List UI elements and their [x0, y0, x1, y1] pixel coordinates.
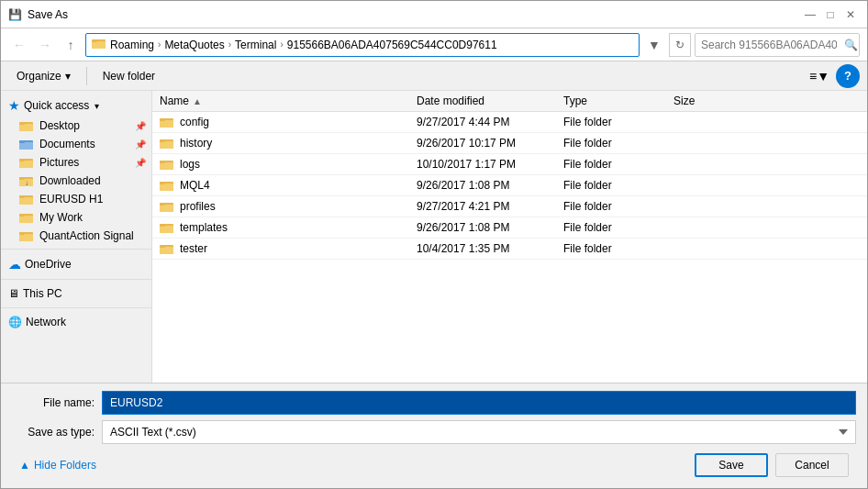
file-date-config: 9/27/2017 4:44 PM [417, 116, 563, 128]
up-button[interactable]: ↑ [60, 34, 82, 56]
file-date-mql4: 9/26/2017 1:08 PM [417, 179, 563, 192]
sidebar-item-onedrive[interactable]: ☁ OneDrive [1, 253, 151, 275]
filetype-select[interactable]: ASCII Text (*.csv) [102, 420, 856, 444]
file-type-history: File folder [563, 137, 673, 150]
file-date-history: 9/26/2017 10:17 PM [417, 137, 563, 150]
sidebar-item-network[interactable]: 🌐 Network [1, 312, 151, 332]
table-row[interactable]: history 9/26/2017 10:17 PM File folder [152, 133, 867, 154]
this-pc-label: This PC [23, 287, 62, 300]
filetype-label: Save as type: [12, 426, 95, 439]
file-name-profiles: profiles [160, 200, 417, 213]
folder-icon [160, 242, 174, 255]
sidebar-item-pictures[interactable]: Pictures 📌 [1, 153, 151, 172]
svg-rect-32 [160, 162, 173, 170]
svg-rect-38 [160, 205, 173, 212]
quick-access-label: Quick access [24, 99, 89, 112]
folder-icon-documents [19, 138, 34, 150]
svg-rect-23 [19, 234, 33, 241]
column-date-modified[interactable]: Date modified [417, 94, 563, 107]
title-controls: — □ ✕ [801, 6, 860, 24]
filename-label: File name: [12, 396, 95, 409]
sidebar-item-desktop[interactable]: Desktop 📌 [1, 117, 151, 135]
new-folder-button[interactable]: New folder [95, 65, 163, 87]
pin-icon: 📌 [135, 121, 146, 131]
bottom-bar-actions: ▲ Hide Folders Save Cancel [12, 450, 856, 481]
svg-rect-44 [160, 247, 173, 254]
file-date-profiles: 9/27/2017 4:21 PM [417, 200, 563, 213]
hide-folders-label: Hide Folders [34, 459, 96, 472]
svg-rect-35 [160, 183, 173, 191]
title-bar: 💾 Save As — □ ✕ [1, 1, 867, 28]
back-button[interactable]: ← [8, 34, 30, 56]
folder-icon [160, 137, 174, 150]
save-button[interactable]: Save [695, 453, 768, 477]
path-segment-terminal: Terminal [235, 39, 276, 51]
column-type[interactable]: Type [563, 94, 673, 107]
svg-rect-10 [19, 161, 33, 168]
view-toggle-button[interactable]: ≡▼ [807, 65, 832, 87]
table-row[interactable]: profiles 9/27/2017 4:21 PM File folder [152, 196, 867, 217]
sidebar-item-eurusd[interactable]: EURUSD H1 [1, 190, 151, 208]
svg-rect-36 [160, 182, 165, 184]
table-row[interactable]: templates 9/26/2017 1:08 PM File folder [152, 217, 867, 239]
window-icon: 💾 [8, 8, 22, 21]
hide-folders-chevron: ▲ [19, 459, 30, 472]
network-label: Network [26, 316, 66, 328]
svg-rect-2 [92, 39, 97, 42]
sidebar-group-quick-access[interactable]: ★ Quick access ▾ [1, 94, 151, 117]
svg-rect-24 [19, 232, 25, 235]
file-type-tester: File folder [563, 242, 673, 255]
address-path[interactable]: Roaming › MetaQuotes › Terminal › 915566… [85, 33, 640, 57]
svg-rect-18 [19, 195, 25, 198]
table-row[interactable]: logs 10/10/2017 1:17 PM File folder [152, 154, 867, 175]
sidebar-item-downloaded[interactable]: ↓ Downloaded [1, 172, 151, 190]
search-icon-button[interactable]: 🔍 [844, 39, 858, 51]
cancel-button[interactable]: Cancel [775, 453, 849, 477]
maximize-button[interactable]: □ [821, 6, 840, 24]
table-row[interactable]: config 9/27/2017 4:44 PM File folder [152, 112, 867, 133]
svg-rect-4 [19, 124, 33, 131]
sidebar: ★ Quick access ▾ Desktop 📌 D [1, 91, 152, 383]
filename-input[interactable] [102, 391, 856, 415]
folder-icon-mywork [19, 211, 34, 224]
svg-rect-30 [160, 139, 165, 142]
file-type-logs: File folder [563, 158, 673, 171]
organize-arrow: ▾ [65, 70, 71, 83]
pin-icon-docs: 📌 [135, 139, 146, 150]
sidebar-item-mywork[interactable]: My Work [1, 208, 151, 227]
window-title: Save As [28, 8, 68, 21]
forward-button[interactable]: → [34, 34, 56, 56]
toolbar-right: ≡▼ ? [807, 64, 860, 88]
organize-button[interactable]: Organize ▾ [8, 65, 79, 87]
downloaded-label: Downloaded [39, 174, 101, 187]
search-input[interactable] [695, 33, 860, 57]
svg-rect-26 [160, 120, 173, 128]
column-name[interactable]: Name ▲ [160, 94, 417, 107]
sidebar-item-quantaction[interactable]: QuantAction Signal [1, 227, 151, 245]
refresh-button[interactable]: ↻ [669, 33, 691, 57]
toolbar-separator [86, 67, 87, 85]
svg-rect-42 [160, 224, 165, 227]
path-folder-icon [92, 37, 106, 52]
svg-rect-7 [19, 142, 33, 150]
help-button[interactable]: ? [836, 64, 860, 88]
hide-folders-toggle[interactable]: ▲ Hide Folders [19, 455, 96, 475]
svg-rect-27 [160, 118, 165, 121]
close-button[interactable]: ✕ [841, 6, 860, 24]
form-actions: Save Cancel [695, 453, 849, 477]
table-row[interactable]: MQL4 9/26/2017 1:08 PM File folder [152, 175, 867, 196]
minimize-button[interactable]: — [801, 6, 819, 24]
table-row[interactable]: tester 10/4/2017 1:35 PM File folder [152, 239, 867, 260]
path-dropdown-button[interactable]: ▼ [643, 34, 665, 56]
sidebar-divider-3 [1, 307, 151, 308]
address-bar: ← → ↑ Roaming › MetaQuotes › Terminal › … [1, 28, 867, 61]
column-size[interactable]: Size [673, 94, 747, 107]
file-name-templates: templates [160, 221, 417, 234]
file-list-header: Name ▲ Date modified Type Size [152, 91, 867, 112]
file-name-history: history [160, 137, 417, 150]
sidebar-item-documents[interactable]: Documents 📌 [1, 135, 151, 153]
sidebar-item-this-pc[interactable]: 🖥 This PC [1, 283, 151, 304]
folder-icon [160, 179, 174, 192]
folder-icon [160, 116, 174, 128]
svg-rect-21 [19, 214, 25, 217]
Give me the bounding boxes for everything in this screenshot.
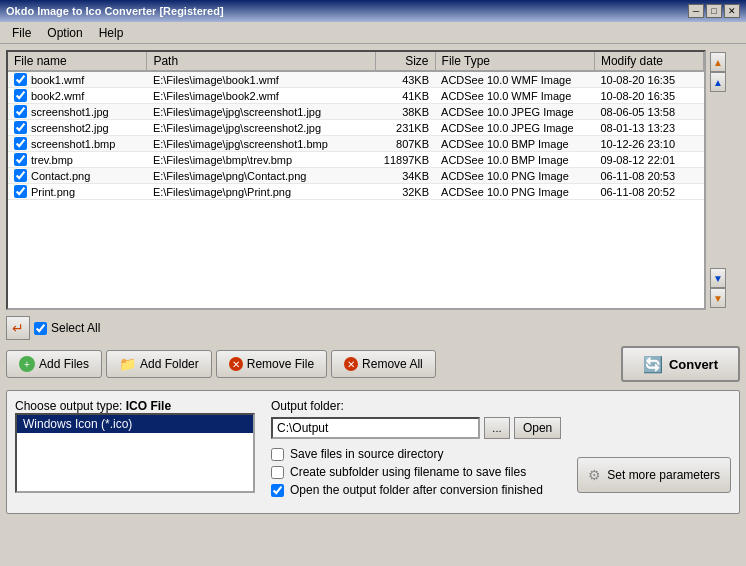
- cell-filename: book1.wmf: [8, 71, 147, 88]
- cell-size: 32KB: [375, 184, 435, 200]
- menu-file[interactable]: File: [4, 24, 39, 42]
- gear-icon: ⚙: [588, 467, 601, 483]
- checkbox-option-input-0[interactable]: [271, 448, 284, 461]
- cell-date: 10-08-20 16:35: [594, 88, 703, 104]
- table-row[interactable]: Print.png E:\Files\image\png\Print.png 3…: [8, 184, 704, 200]
- cell-type: ACDSee 10.0 BMP Image: [435, 152, 594, 168]
- cell-path: E:\Files\image\book2.wmf: [147, 88, 375, 104]
- select-all-checkbox[interactable]: [34, 322, 47, 335]
- cell-path: E:\Files\image\jpg\screenshot1.jpg: [147, 104, 375, 120]
- file-table: File name Path Size File Type Modify dat…: [8, 52, 704, 200]
- table-row[interactable]: Contact.png E:\Files\image\png\Contact.p…: [8, 168, 704, 184]
- checkbox-option-label-0[interactable]: Save files in source directory: [290, 447, 443, 461]
- checkbox-option-1: Create subfolder using filename to save …: [271, 465, 561, 479]
- col-modifydate: Modify date: [594, 52, 703, 71]
- cell-path: E:\Files\image\bmp\trev.bmp: [147, 152, 375, 168]
- scroll-bottom-button[interactable]: ▼: [710, 288, 726, 308]
- remove-file-button[interactable]: ✕ Remove File: [216, 350, 327, 378]
- checkbox-option-input-2[interactable]: [271, 484, 284, 497]
- output-type-label: Choose output type: ICO File: [15, 399, 255, 413]
- back-button[interactable]: ↵: [6, 316, 30, 340]
- scroll-down-button[interactable]: ▼: [710, 268, 726, 288]
- cell-date: 09-08-12 22:01: [594, 152, 703, 168]
- checkbox-option-input-1[interactable]: [271, 466, 284, 479]
- output-folder-input[interactable]: [271, 417, 480, 439]
- col-path: Path: [147, 52, 375, 71]
- cell-date: 10-08-20 16:35: [594, 71, 703, 88]
- maximize-button[interactable]: □: [706, 4, 722, 18]
- menu-help[interactable]: Help: [91, 24, 132, 42]
- row-checkbox-6[interactable]: [14, 169, 27, 182]
- cell-type: ACDSee 10.0 JPEG Image: [435, 120, 594, 136]
- file-table-container: File name Path Size File Type Modify dat…: [6, 50, 706, 310]
- cell-size: 34KB: [375, 168, 435, 184]
- table-row[interactable]: screenshot1.bmp E:\Files\image\jpg\scree…: [8, 136, 704, 152]
- set-more-params-button[interactable]: ⚙ Set more parameters: [577, 457, 731, 493]
- scroll-top-button[interactable]: ▲: [710, 52, 726, 72]
- cell-filename: Print.png: [8, 184, 147, 200]
- cell-type: ACDSee 10.0 WMF Image: [435, 88, 594, 104]
- close-button[interactable]: ✕: [724, 4, 740, 18]
- cell-date: 08-06-05 13:58: [594, 104, 703, 120]
- cell-path: E:\Files\image\book1.wmf: [147, 71, 375, 88]
- cell-type: ACDSee 10.0 PNG Image: [435, 184, 594, 200]
- add-files-button[interactable]: + Add Files: [6, 350, 102, 378]
- checkbox-option-label-1[interactable]: Create subfolder using filename to save …: [290, 465, 526, 479]
- browse-folder-button[interactable]: ...: [484, 417, 510, 439]
- cell-size: 41KB: [375, 88, 435, 104]
- row-checkbox-7[interactable]: [14, 185, 27, 198]
- cell-type: ACDSee 10.0 WMF Image: [435, 71, 594, 88]
- cell-size: 11897KB: [375, 152, 435, 168]
- cell-type: ACDSee 10.0 PNG Image: [435, 168, 594, 184]
- scroll-up-button[interactable]: ▲: [710, 72, 726, 92]
- output-type-item-ico[interactable]: Windows Icon (*.ico): [17, 415, 253, 433]
- menu-bar: File Option Help: [0, 22, 746, 44]
- select-all-label[interactable]: Select All: [51, 321, 100, 335]
- row-checkbox-0[interactable]: [14, 73, 27, 86]
- row-checkbox-3[interactable]: [14, 121, 27, 134]
- cell-filename: screenshot1.jpg: [8, 104, 147, 120]
- cell-path: E:\Files\image\jpg\screenshot2.jpg: [147, 120, 375, 136]
- cell-type: ACDSee 10.0 BMP Image: [435, 136, 594, 152]
- cell-size: 38KB: [375, 104, 435, 120]
- row-checkbox-4[interactable]: [14, 137, 27, 150]
- row-checkbox-1[interactable]: [14, 89, 27, 102]
- col-filetype: File Type: [435, 52, 594, 71]
- output-panel: Choose output type: ICO File Windows Ico…: [6, 390, 740, 514]
- cell-filename: Contact.png: [8, 168, 147, 184]
- menu-option[interactable]: Option: [39, 24, 90, 42]
- cell-date: 08-01-13 13:23: [594, 120, 703, 136]
- remove-all-button[interactable]: ✕ Remove All: [331, 350, 436, 378]
- col-size: Size: [375, 52, 435, 71]
- cell-size: 231KB: [375, 120, 435, 136]
- convert-button[interactable]: 🔄 Convert: [621, 346, 740, 382]
- cell-date: 10-12-26 23:10: [594, 136, 703, 152]
- add-files-icon: +: [19, 356, 35, 372]
- table-row[interactable]: screenshot1.jpg E:\Files\image\jpg\scree…: [8, 104, 704, 120]
- row-checkbox-2[interactable]: [14, 105, 27, 118]
- checkbox-option-0: Save files in source directory: [271, 447, 561, 461]
- minimize-button[interactable]: ─: [688, 4, 704, 18]
- add-folder-button[interactable]: 📁 Add Folder: [106, 350, 212, 378]
- col-filename: File name: [8, 52, 147, 71]
- row-checkbox-5[interactable]: [14, 153, 27, 166]
- convert-icon: 🔄: [643, 355, 663, 374]
- cell-date: 06-11-08 20:52: [594, 184, 703, 200]
- table-row[interactable]: screenshot2.jpg E:\Files\image\jpg\scree…: [8, 120, 704, 136]
- output-type-list[interactable]: Windows Icon (*.ico): [15, 413, 255, 493]
- cell-filename: trev.bmp: [8, 152, 147, 168]
- remove-all-icon: ✕: [344, 357, 358, 371]
- table-row[interactable]: book1.wmf E:\Files\image\book1.wmf 43KB …: [8, 71, 704, 88]
- cell-path: E:\Files\image\png\Contact.png: [147, 168, 375, 184]
- table-row[interactable]: trev.bmp E:\Files\image\bmp\trev.bmp 118…: [8, 152, 704, 168]
- cell-path: E:\Files\image\png\Print.png: [147, 184, 375, 200]
- open-folder-button[interactable]: Open: [514, 417, 561, 439]
- checkbox-option-label-2[interactable]: Open the output folder after conversion …: [290, 483, 543, 497]
- checkbox-option-2: Open the output folder after conversion …: [271, 483, 561, 497]
- cell-type: ACDSee 10.0 JPEG Image: [435, 104, 594, 120]
- table-row[interactable]: book2.wmf E:\Files\image\book2.wmf 41KB …: [8, 88, 704, 104]
- cell-filename: screenshot2.jpg: [8, 120, 147, 136]
- folder-icon: 📁: [119, 356, 136, 372]
- title-bar: Okdo Image to Ico Converter [Registered]…: [0, 0, 746, 22]
- output-folder-label: Output folder:: [271, 399, 561, 413]
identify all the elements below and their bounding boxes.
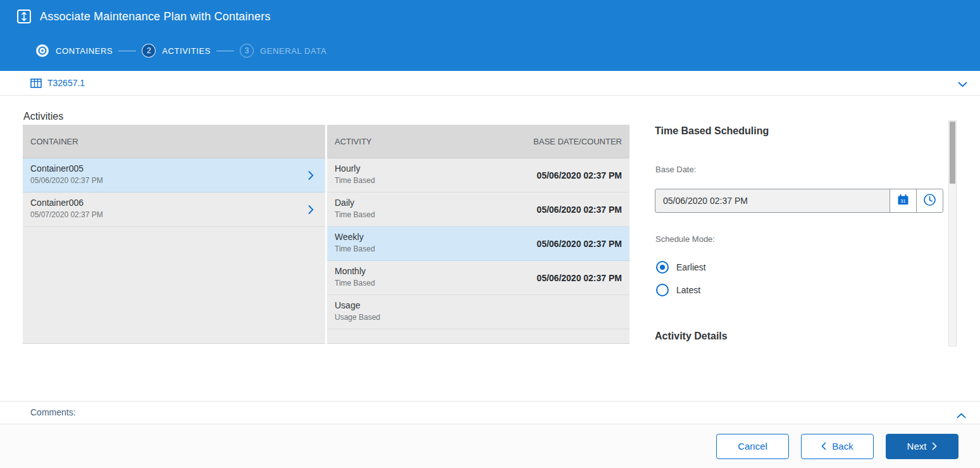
radio-latest[interactable]: Latest — [656, 284, 700, 296]
activity-type: Time Based — [335, 210, 554, 219]
activity-type: Time Based — [335, 279, 554, 288]
container-name: Container006 — [30, 198, 249, 208]
object-id: T32657.1 — [47, 78, 85, 88]
cancel-button[interactable]: Cancel — [716, 434, 789, 459]
activity-column-header: ACTIVITY — [335, 137, 372, 146]
back-button-label: Back — [832, 441, 853, 452]
scheduling-panel: Time Based Scheduling Base Date: 05/06/2… — [655, 120, 944, 346]
container-name: Container005 — [30, 163, 249, 174]
clock-icon — [923, 193, 936, 209]
step-activities-label: ACTIVITIES — [162, 46, 211, 56]
activity-type: Usage Based — [335, 313, 554, 322]
activity-details-title: Activity Details — [655, 331, 728, 342]
activity-base-date: 05/06/2020 02:37 PM — [537, 273, 622, 283]
next-button[interactable]: Next — [886, 434, 958, 459]
radio-earliest-label: Earliest — [676, 262, 706, 272]
maintenance-plan-icon — [16, 9, 32, 24]
step-containers-icon — [35, 44, 49, 58]
scrollbar[interactable] — [948, 120, 957, 346]
activity-table: ACTIVITY BASE DATE/COUNTER Hourly Time B… — [327, 125, 630, 344]
schedule-mode-label: Schedule Mode: — [655, 234, 715, 244]
base-date-column-header: BASE DATE/COUNTER — [533, 137, 622, 146]
activity-row-usage[interactable]: Usage Usage Based — [327, 295, 630, 329]
wizard-step-containers[interactable]: CONTAINERS — [35, 44, 113, 58]
chevron-left-icon — [821, 442, 826, 450]
base-date-input[interactable]: 05/06/2020 02:37 PM — [655, 189, 890, 212]
chevron-right-icon[interactable] — [308, 205, 314, 214]
chevron-right-icon[interactable] — [308, 170, 314, 180]
wizard-step-activities[interactable]: 2 ACTIVITIES — [142, 44, 211, 58]
back-button[interactable]: Back — [801, 434, 874, 459]
scheduling-panel-title: Time Based Scheduling — [655, 125, 769, 137]
activity-base-date: 05/06/2020 02:37 PM — [537, 239, 622, 249]
activity-table-header: ACTIVITY BASE DATE/COUNTER — [327, 125, 630, 158]
step-activities-number: 2 — [142, 44, 156, 58]
app-header: Associate Maintenance Plan with Containe… — [0, 0, 980, 71]
activity-name: Hourly — [335, 163, 554, 174]
radio-earliest-control[interactable] — [656, 261, 669, 274]
chevron-up-icon[interactable] — [957, 410, 966, 421]
activity-row-monthly[interactable]: Monthly Time Based 05/06/2020 02:37 PM — [327, 261, 630, 295]
activity-base-date: 05/06/2020 02:37 PM — [537, 205, 622, 215]
radio-earliest[interactable]: Earliest — [656, 261, 706, 274]
container-date: 05/06/2020 02:37 PM — [30, 176, 249, 185]
activity-name: Daily — [335, 198, 554, 208]
svg-text:31: 31 — [900, 198, 905, 204]
date-picker-button[interactable]: 31 — [890, 189, 916, 212]
container-row-container005[interactable]: Container005 05/06/2020 02:37 PM — [23, 158, 325, 193]
container-table: CONTAINER Container005 05/06/2020 02:37 … — [23, 125, 325, 344]
step-connector — [118, 51, 136, 51]
activity-row-weekly[interactable]: Weekly Time Based 05/06/2020 02:37 PM — [327, 227, 630, 261]
container-table-header: CONTAINER — [23, 125, 325, 158]
activity-name: Usage — [335, 300, 554, 310]
page: Associate Maintenance Plan with Containe… — [0, 0, 980, 468]
radio-latest-label: Latest — [676, 285, 700, 295]
object-link[interactable]: T32657.1 — [30, 71, 85, 95]
calendar-icon: 31 — [897, 194, 909, 208]
base-date-label: Base Date: — [655, 165, 696, 174]
activity-type: Time Based — [335, 244, 554, 253]
time-picker-button[interactable] — [916, 189, 943, 212]
chevron-down-icon[interactable] — [958, 79, 967, 90]
activity-base-date: 05/06/2020 02:37 PM — [537, 170, 622, 180]
container-icon — [30, 78, 42, 88]
step-general-data-label: GENERAL DATA — [260, 46, 326, 56]
radio-latest-control[interactable] — [656, 284, 669, 296]
scrollbar-thumb[interactable] — [950, 122, 955, 184]
cancel-button-label: Cancel — [738, 441, 767, 452]
activity-name: Weekly — [335, 232, 554, 242]
page-title: Associate Maintenance Plan with Containe… — [40, 10, 271, 23]
step-connector — [216, 51, 234, 51]
title-row: Associate Maintenance Plan with Containe… — [16, 9, 271, 24]
activities-section-title: Activities — [23, 111, 63, 122]
comments-bar[interactable]: Comments: — [0, 401, 980, 424]
container-date: 05/07/2020 02:37 PM — [30, 210, 249, 219]
chevron-right-icon — [932, 442, 937, 450]
activity-name: Monthly — [335, 266, 554, 276]
comments-label: Comments: — [30, 407, 76, 417]
activity-row-hourly[interactable]: Hourly Time Based 05/06/2020 02:37 PM — [327, 158, 630, 193]
next-button-label: Next — [907, 441, 927, 452]
footer-bar: Cancel Back Next — [0, 424, 980, 468]
activity-row-daily[interactable]: Daily Time Based 05/06/2020 02:37 PM — [327, 193, 630, 227]
step-containers-label: CONTAINERS — [56, 46, 113, 56]
wizard-steps: CONTAINERS 2 ACTIVITIES 3 GENERAL DATA — [35, 44, 326, 58]
container-column-header: CONTAINER — [30, 137, 78, 146]
object-subheader: T32657.1 — [0, 71, 980, 96]
activity-type: Time Based — [335, 176, 554, 185]
base-date-field: 05/06/2020 02:37 PM 31 — [655, 189, 943, 213]
container-row-container006[interactable]: Container006 05/07/2020 02:37 PM — [23, 193, 325, 227]
wizard-step-general-data[interactable]: 3 GENERAL DATA — [240, 44, 326, 58]
step-general-data-number: 3 — [240, 44, 254, 58]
_ _ _ _
Select all lines in the listing that include the word "config".

file-date-config: 9/27/2017 4:44 PM [417, 116, 563, 128]
table-row[interactable]: config 9/27/2017 4:44 PM File folder [152, 112, 867, 133]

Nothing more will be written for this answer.